- Mohammadabad Location within Iran
- Coordinates: 36°21′49″N 52°21′19″E﻿ / ﻿36.36361°N 52.35528°E
- Country: Iran
- Province: Mazandaran
- County: Amol
- District: Dasht-e Sar
- Rural District: Dasht-e Sar-e Gharbi

Population (2016)
- • Total: 20
- Time zone: UTC+3:30 (IRST)

= Mohammadabad, Dasht-e Sar =

Village in Mazandaran province, Iran

Mohammadabad (محمداباد) (Note: Also romanized as Moḩammadābād) is a village in Dasht-e Sar-e Gharbi Rural District of Dasht-e Sar District, Amol County, Mazandaran province, Iran.

==Demographics==
===Population===
At the time of the 2006 National Census, the village's population was 84 in 22 households, when it was in Dasht-e Sar Rural District (Note: Renamed Dasht-e Sar-e Sharqi Rural District) of Dabudasht District.
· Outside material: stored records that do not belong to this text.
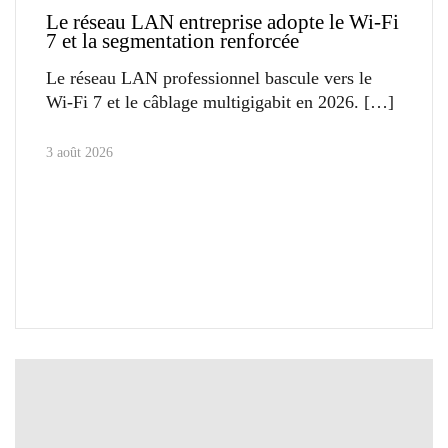
Le réseau LAN entreprise adopte le Wi-Fi
7 et la segmentation renforcée
Le réseau LAN professionnel bascule vers le
Wi-Fi 7 et le câblage multigigabit en 2026.
3 août 2026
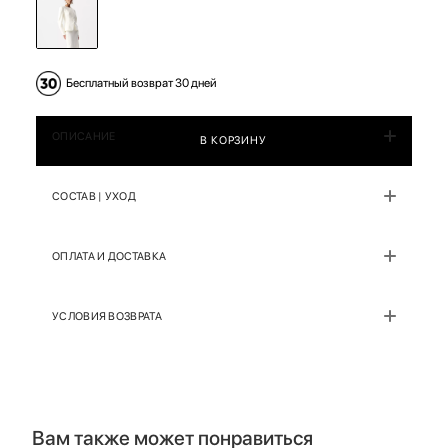
Бесплатный возврат 30 дней
ОПИСАНИЕ
В КОРЗИНУ
СОСТАВ | УХОД
ОПЛАТА И ДОСТАВКА
УСЛОВИЯ ВОЗВРАТА
Вам также может понравиться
The following census in 2011 counted 24 people in seven households. The 2016 census measured the population of the village as 20 people in seven households, by which time the rural district had been separated from the district in the formation of Dasht-e Sar District and renamed Dasht-e Sar-e Sharqi Rural District. Mohammadabad was transferred to Dasht-e Sar-e Gharbi Rural District created in the new district.